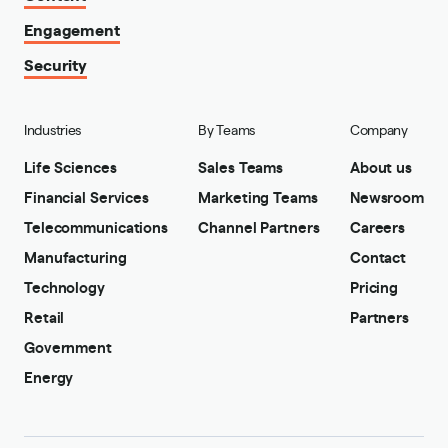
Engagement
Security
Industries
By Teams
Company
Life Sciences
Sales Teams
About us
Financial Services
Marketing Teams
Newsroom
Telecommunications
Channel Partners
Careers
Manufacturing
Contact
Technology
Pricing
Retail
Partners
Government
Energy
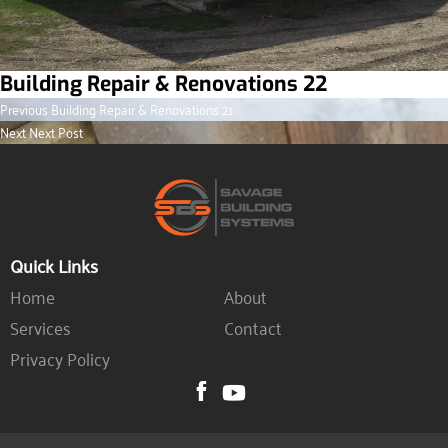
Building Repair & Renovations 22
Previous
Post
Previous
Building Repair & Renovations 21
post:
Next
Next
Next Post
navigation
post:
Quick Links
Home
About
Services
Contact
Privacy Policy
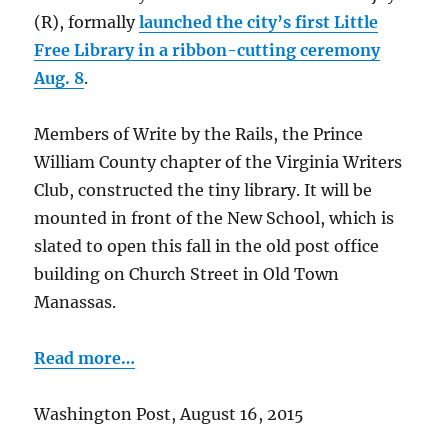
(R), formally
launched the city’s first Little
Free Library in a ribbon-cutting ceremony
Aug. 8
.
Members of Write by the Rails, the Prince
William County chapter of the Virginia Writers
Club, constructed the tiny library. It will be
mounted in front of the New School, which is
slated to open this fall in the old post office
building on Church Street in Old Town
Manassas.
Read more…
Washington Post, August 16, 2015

══════════════════════════════

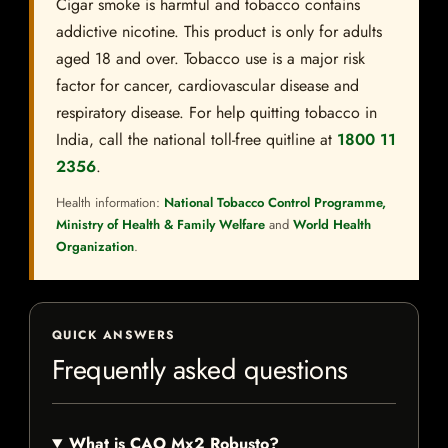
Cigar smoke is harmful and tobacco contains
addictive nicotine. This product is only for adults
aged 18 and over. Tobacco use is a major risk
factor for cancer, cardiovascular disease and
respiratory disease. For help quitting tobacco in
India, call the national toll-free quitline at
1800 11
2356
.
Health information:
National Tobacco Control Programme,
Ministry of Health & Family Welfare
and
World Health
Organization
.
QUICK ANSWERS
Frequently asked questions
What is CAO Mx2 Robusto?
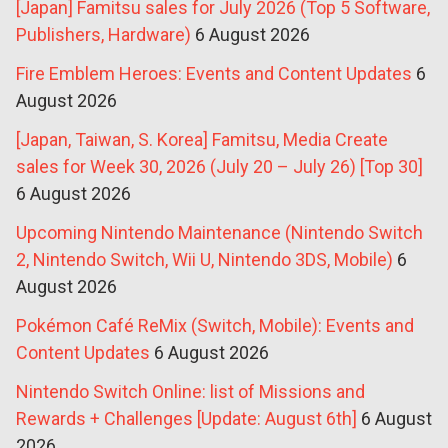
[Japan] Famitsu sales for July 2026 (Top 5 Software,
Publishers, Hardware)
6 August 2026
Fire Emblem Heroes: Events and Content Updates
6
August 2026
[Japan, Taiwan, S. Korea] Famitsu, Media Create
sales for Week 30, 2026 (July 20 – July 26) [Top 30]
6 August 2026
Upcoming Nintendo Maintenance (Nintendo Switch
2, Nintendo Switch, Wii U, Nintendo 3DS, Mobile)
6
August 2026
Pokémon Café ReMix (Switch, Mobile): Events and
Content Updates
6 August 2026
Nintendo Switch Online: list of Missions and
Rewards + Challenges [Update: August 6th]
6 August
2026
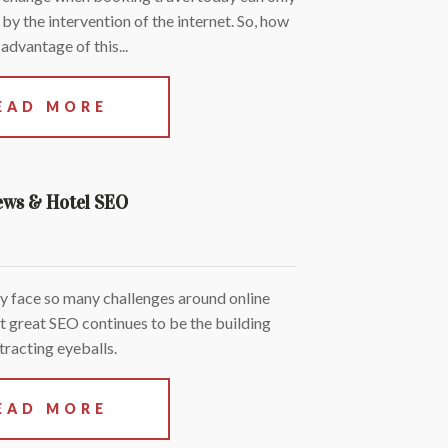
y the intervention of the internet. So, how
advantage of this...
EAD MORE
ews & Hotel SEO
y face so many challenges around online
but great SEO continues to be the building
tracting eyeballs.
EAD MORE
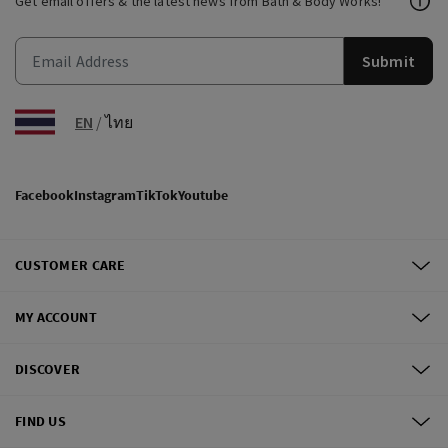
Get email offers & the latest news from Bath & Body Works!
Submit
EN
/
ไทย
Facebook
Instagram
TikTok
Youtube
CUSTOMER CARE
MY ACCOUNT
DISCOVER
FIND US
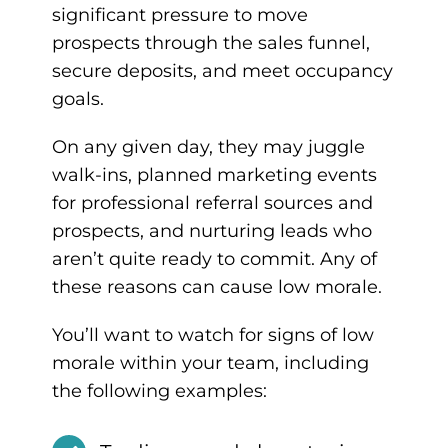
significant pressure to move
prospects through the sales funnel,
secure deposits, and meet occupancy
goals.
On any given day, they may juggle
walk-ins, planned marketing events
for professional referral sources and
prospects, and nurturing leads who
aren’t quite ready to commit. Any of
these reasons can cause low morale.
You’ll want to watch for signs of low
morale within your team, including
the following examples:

══════════════════════════════

▸ **WHAT NEEDS TO BE DONE**
Present each line from the listing that holds the string "Japan".

▸ **EXERCISE RESPONSE**
[Japan] Famitsu sales for July 2026 (Top 5 Software,
[Japan, Taiwan, S. Korea] Famitsu, Media Create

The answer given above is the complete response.